Even though he's not currently on set, Hauer-King hasn't been sitting idle at home. After being cast as Prince Eric in Disney's upcoming live-action "The Little Mermaid," he's had plenty of time to study his part.
"I know that script so well now. I've had so much time," he said. "I could do every part. I could do I could say everyone's lines."
He's also been working on his own creative endeavor: a screenplay. "I feel like every actor is going to have their screenplay coming out of this, their corona screenplay. Mine's not about the virus, I can assure you," he said.

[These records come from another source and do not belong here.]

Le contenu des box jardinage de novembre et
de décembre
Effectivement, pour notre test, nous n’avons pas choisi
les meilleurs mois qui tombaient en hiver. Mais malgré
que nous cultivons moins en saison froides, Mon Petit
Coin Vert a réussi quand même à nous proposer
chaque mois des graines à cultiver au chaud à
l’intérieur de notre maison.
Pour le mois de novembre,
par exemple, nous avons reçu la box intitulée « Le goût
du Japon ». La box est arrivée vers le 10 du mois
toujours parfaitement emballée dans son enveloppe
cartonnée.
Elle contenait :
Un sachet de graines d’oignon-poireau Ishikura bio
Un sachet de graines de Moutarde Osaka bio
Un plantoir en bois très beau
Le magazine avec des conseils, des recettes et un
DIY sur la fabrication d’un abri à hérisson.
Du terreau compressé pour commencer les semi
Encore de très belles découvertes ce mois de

Although Hauer-King wouldn't divulge the specific subject matter, it does fall into the historical genre, of which he's had experience. Besides starring in "World on Fire," he's also been in plenty of other big period pieces including "Little Women" for Masterpiece and "Howards End" for Starz.
"What is it about these characters that we're connecting with 50 years or 100 years on? And how do they feel alive and vivid and contemporary?" he said. "So that's been really interesting to go over lots of period adaptations and trying to make sense of why they work. That's been a big part of it for sure."
Then again, he could always take a stab at updating "World on Fire" Season 2 with contemporary technology to overcome the self-isolation.
"It might just be one long Zoom meeting. The first episode might be Harry getting to grips with it, and and and by accident during a three-way Skype call with Lois and Kasia."
"World on Fire" airs its season finale on Sunday, May 17 at 9 p.m. on PBS.